Working data START

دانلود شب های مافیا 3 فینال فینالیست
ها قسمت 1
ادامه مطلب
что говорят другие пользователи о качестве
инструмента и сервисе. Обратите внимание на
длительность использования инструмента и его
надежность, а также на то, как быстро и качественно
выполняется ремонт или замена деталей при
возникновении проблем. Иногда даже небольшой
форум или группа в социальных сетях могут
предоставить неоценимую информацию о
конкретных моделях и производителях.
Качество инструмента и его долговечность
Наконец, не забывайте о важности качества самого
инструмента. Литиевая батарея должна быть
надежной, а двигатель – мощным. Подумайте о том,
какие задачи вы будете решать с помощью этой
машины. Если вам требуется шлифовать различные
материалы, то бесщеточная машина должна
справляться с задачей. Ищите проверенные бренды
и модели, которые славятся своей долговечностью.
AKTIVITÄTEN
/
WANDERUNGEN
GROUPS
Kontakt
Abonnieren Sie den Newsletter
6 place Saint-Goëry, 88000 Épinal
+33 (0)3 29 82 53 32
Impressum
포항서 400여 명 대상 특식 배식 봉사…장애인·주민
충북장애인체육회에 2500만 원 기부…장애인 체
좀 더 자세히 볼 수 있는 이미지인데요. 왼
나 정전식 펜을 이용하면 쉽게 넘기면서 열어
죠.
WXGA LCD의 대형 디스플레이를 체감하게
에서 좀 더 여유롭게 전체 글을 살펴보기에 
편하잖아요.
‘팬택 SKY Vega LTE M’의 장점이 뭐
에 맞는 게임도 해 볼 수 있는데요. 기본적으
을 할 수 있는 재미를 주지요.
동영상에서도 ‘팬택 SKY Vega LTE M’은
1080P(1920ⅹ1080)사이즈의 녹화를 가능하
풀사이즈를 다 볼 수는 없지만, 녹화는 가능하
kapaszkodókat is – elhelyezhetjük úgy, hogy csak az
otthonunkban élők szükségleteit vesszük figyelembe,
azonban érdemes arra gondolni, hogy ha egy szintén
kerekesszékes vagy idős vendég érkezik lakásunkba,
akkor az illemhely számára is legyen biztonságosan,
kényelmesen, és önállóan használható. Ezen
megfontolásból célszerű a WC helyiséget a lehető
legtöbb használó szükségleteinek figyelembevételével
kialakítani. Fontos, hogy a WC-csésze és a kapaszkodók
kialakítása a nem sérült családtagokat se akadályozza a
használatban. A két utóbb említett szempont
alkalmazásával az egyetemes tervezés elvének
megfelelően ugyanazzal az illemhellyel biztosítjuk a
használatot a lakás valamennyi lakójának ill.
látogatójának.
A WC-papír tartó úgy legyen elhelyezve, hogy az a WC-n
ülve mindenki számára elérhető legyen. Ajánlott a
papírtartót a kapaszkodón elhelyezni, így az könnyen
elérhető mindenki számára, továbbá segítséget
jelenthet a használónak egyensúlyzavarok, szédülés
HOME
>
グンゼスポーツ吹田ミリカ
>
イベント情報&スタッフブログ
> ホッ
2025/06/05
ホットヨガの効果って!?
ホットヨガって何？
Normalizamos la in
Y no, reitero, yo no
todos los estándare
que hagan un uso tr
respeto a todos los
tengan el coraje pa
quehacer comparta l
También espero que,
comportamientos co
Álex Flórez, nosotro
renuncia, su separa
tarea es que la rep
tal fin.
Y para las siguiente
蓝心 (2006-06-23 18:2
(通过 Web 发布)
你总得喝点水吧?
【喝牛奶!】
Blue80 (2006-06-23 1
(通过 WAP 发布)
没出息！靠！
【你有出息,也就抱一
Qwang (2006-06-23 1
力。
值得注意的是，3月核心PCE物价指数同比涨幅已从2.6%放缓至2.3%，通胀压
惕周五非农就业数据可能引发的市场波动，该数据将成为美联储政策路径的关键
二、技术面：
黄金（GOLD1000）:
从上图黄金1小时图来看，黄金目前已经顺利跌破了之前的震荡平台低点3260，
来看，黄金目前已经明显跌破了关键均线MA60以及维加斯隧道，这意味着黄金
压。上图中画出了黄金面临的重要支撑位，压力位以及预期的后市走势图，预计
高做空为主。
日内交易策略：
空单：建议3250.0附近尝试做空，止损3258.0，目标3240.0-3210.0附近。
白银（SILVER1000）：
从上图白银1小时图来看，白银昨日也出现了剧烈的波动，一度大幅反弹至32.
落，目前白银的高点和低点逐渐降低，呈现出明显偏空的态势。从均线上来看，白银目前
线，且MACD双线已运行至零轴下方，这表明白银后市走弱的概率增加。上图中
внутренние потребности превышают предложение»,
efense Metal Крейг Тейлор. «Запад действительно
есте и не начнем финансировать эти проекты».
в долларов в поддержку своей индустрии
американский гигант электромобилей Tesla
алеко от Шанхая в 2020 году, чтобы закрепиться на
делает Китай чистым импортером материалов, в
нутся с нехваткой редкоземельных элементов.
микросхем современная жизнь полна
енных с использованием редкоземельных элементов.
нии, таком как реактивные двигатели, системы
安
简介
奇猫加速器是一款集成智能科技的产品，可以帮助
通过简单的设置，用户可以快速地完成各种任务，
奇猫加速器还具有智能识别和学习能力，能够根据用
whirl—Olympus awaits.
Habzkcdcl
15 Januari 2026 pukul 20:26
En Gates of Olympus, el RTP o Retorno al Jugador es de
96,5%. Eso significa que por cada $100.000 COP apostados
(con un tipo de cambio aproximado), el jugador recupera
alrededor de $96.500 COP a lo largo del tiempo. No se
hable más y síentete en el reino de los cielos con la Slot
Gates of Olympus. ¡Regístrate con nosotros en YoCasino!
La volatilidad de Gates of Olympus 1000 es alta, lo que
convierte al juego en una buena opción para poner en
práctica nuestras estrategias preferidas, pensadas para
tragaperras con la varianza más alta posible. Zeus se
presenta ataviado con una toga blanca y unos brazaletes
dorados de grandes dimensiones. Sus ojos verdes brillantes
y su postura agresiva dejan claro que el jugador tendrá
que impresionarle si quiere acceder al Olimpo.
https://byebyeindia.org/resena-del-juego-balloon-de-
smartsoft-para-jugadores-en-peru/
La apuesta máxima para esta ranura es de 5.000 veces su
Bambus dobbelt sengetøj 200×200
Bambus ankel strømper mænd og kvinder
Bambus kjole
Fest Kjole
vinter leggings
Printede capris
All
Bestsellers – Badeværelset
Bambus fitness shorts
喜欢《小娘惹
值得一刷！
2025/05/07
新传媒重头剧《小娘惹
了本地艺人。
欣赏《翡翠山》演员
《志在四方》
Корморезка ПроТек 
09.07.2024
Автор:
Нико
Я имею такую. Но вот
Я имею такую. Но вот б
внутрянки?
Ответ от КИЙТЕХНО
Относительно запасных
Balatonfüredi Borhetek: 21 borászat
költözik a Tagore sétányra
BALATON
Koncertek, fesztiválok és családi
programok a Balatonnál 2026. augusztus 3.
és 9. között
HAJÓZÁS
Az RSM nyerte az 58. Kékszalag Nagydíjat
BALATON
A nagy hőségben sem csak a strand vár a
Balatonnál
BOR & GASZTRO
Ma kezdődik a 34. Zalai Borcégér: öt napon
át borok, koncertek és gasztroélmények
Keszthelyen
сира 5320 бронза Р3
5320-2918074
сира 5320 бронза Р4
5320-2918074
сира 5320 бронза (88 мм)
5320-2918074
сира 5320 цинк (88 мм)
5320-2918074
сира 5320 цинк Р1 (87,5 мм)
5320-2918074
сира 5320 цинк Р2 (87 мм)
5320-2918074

Working data END

**What this task involves**
Write out every entry again exactly, please, with nothing missing.

**Problem solution**
دانلود شب های مافیا 3 فینال فینالیست
ها قسمت 1
ادامه مطلب
что говорят другие пользователи о качестве
инструмента и сервисе. Обратите внимание на
длительность использования инструмента и его
надежность, а также на то, как быстро и качественно
выполняется ремонт или замена деталей при
возникновении проблем. Иногда даже небольшой
форум или группа в социальных сетях могут
предоставить неоценимую информацию о
конкретных моделях и производителях.
Качество инструмента и его долговечность
Наконец, не забывайте о важности качества самого
инструмента. Литиевая батарея должна быть
надежной, а двигатель – мощным. Подумайте о том,
какие задачи вы будете решать с помощью этой
машины. Если вам требуется шлифовать различные
материалы, то бесщеточная машина должна
справляться с задачей. Ищите проверенные бренды
и модели, которые славятся своей долговечностью.
AKTIVITÄTEN
/
WANDERUNGEN
GROUPS
Kontakt
Abonnieren Sie den Newsletter
6 place Saint-Goëry, 88000 Épinal
+33 (0)3 29 82 53 32
Impressum
포항서 400여 명 대상 특식 배식 봉사…장애인·주민
충북장애인체육회에 2500만 원 기부…장애인 체
좀 더 자세히 볼 수 있는 이미지인데요. 왼
나 정전식 펜을 이용하면 쉽게 넘기면서 열어
죠.
WXGA LCD의 대형 디스플레이를 체감하게
에서 좀 더 여유롭게 전체 글을 살펴보기에 
편하잖아요.
‘팬택 SKY Vega LTE M’의 장점이 뭐
에 맞는 게임도 해 볼 수 있는데요. 기본적으
을 할 수 있는 재미를 주지요.
동영상에서도 ‘팬택 SKY Vega LTE M’은
1080P(1920ⅹ1080)사이즈의 녹화를 가능하
풀사이즈를 다 볼 수는 없지만, 녹화는 가능하
kapaszkodókat is – elhelyezhetjük úgy, hogy csak az
otthonunkban élők szükségleteit vesszük figyelembe,
azonban érdemes arra gondolni, hogy ha egy szintén
kerekesszékes vagy idős vendég érkezik lakásunkba,
akkor az illemhely számára is legyen biztonságosan,
kényelmesen, és önállóan használható. Ezen
megfontolásból célszerű a WC helyiséget a lehető
legtöbb használó szükségleteinek figyelembevételével
kialakítani. Fontos, hogy a WC-csésze és a kapaszkodók
kialakítása a nem sérült családtagokat se akadályozza a
használatban. A két utóbb említett szempont
alkalmazásával az egyetemes tervezés elvének
megfelelően ugyanazzal az illemhellyel biztosítjuk a
használatot a lakás valamennyi lakójának ill.
látogatójának.
A WC-papír tartó úgy legyen elhelyezve, hogy az a WC-n
ülve mindenki számára elérhető legyen. Ajánlott a
papírtartót a kapaszkodón elhelyezni, így az könnyen
elérhető mindenki számára, továbbá segítséget
jelenthet a használónak egyensúlyzavarok, szédülés
HOME
>
グンゼスポーツ吹田ミリカ
>
イベント情報&スタッフブログ
> ホッ
2025/06/05
ホットヨガの効果って!?
ホットヨガって何？
Normalizamos la in
Y no, reitero, yo no
todos los estándare
que hagan un uso tr
respeto a todos los
tengan el coraje pa
quehacer comparta l
También espero que,
comportamientos co
Álex Flórez, nosotro
renuncia, su separa
tarea es que la rep
tal fin.
Y para las siguiente
蓝心 (2006-06-23 18:2
(通过 Web 发布)
你总得喝点水吧?
【喝牛奶!】
Blue80 (2006-06-23 1
(通过 WAP 发布)
没出息！靠！
【你有出息,也就抱一
Qwang (2006-06-23 1
力。
值得注意的是，3月核心PCE物价指数同比涨幅已从2.6%放缓至2.3%，通胀压
惕周五非农就业数据可能引发的市场波动，该数据将成为美联储政策路径的关键
二、技术面：
黄金（GOLD1000）:
从上图黄金1小时图来看，黄金目前已经顺利跌破了之前的震荡平台低点3260，
来看，黄金目前已经明显跌破了关键均线MA60以及维加斯隧道，这意味着黄金
压。上图中画出了黄金面临的重要支撑位，压力位以及预期的后市走势图，预计
高做空为主。
日内交易策略：
空单：建议3250.0附近尝试做空，止损3258.0，目标3240.0-3210.0附近。
白银（SILVER1000）：
从上图白银1小时图来看，白银昨日也出现了剧烈的波动，一度大幅反弹至32.
落，目前白银的高点和低点逐渐降低，呈现出明显偏空的态势。从均线上来看，白银目前
线，且MACD双线已运行至零轴下方，这表明白银后市走弱的概率增加。上图中
внутренние потребности превышают предложение»,
efense Metal Крейг Тейлор. «Запад действительно
есте и не начнем финансировать эти проекты».
в долларов в поддержку своей индустрии
американский гигант электромобилей Tesla
алеко от Шанхая в 2020 году, чтобы закрепиться на
делает Китай чистым импортером материалов, в
нутся с нехваткой редкоземельных элементов.
микросхем современная жизнь полна
енных с использованием редкоземельных элементов.
нии, таком как реактивные двигатели, системы
安
简介
奇猫加速器是一款集成智能科技的产品，可以帮助
通过简单的设置，用户可以快速地完成各种任务，
奇猫加速器还具有智能识别和学习能力，能够根据用
whirl—Olympus awaits.
Habzkcdcl
15 Januari 2026 pukul 20:26
En Gates of Olympus, el RTP o Retorno al Jugador es de
96,5%. Eso significa que por cada $100.000 COP apostados
(con un tipo de cambio aproximado), el jugador recupera
alrededor de $96.500 COP a lo largo del tiempo. No se
hable más y síentete en el reino de los cielos con la Slot
Gates of Olympus. ¡Regístrate con nosotros en YoCasino!
La volatilidad de Gates of Olympus 1000 es alta, lo que
convierte al juego en una buena opción para poner en
práctica nuestras estrategias preferidas, pensadas para
tragaperras con la varianza más alta posible. Zeus se
presenta ataviado con una toga blanca y unos brazaletes
dorados de grandes dimensiones. Sus ojos verdes brillantes
y su postura agresiva dejan claro que el jugador tendrá
que impresionarle si quiere acceder al Olimpo.
https://byebyeindia.org/resena-del-juego-balloon-de-
smartsoft-para-jugadores-en-peru/
La apuesta máxima para esta ranura es de 5.000 veces su
Bambus dobbelt sengetøj 200×200
Bambus ankel strømper mænd og kvinder
Bambus kjole
Fest Kjole
vinter leggings
Printede capris
All
Bestsellers – Badeværelset
Bambus fitness shorts
喜欢《小娘惹
值得一刷！
2025/05/07
新传媒重头剧《小娘惹
了本地艺人。
欣赏《翡翠山》演员
《志在四方》
Корморезка ПроТек 
09.07.2024
Автор:
Нико
Я имею такую. Но вот
Я имею такую. Но вот б
внутрянки?
Ответ от КИЙТЕХНО
Относительно запасных
Balatonfüredi Borhetek: 21 borászat
költözik a Tagore sétányra
BALATON
Koncertek, fesztiválok és családi
programok a Balatonnál 2026. augusztus 3.
és 9. között
HAJÓZÁS
Az RSM nyerte az 58. Kékszalag Nagydíjat
BALATON
A nagy hőségben sem csak a strand vár a
Balatonnál
BOR & GASZTRO
Ma kezdődik a 34. Zalai Borcégér: öt napon
át borok, koncertek és gasztroélmények
Keszthelyen
сира 5320 бронза Р3
5320-2918074
сира 5320 бронза Р4
5320-2918074
сира 5320 бронза (88 мм)
5320-2918074
сира 5320 цинк (88 мм)
5320-2918074
сира 5320 цинк Р1 (87,5 мм)
5320-2918074
сира 5320 цинк Р2 (87 мм)
5320-2918074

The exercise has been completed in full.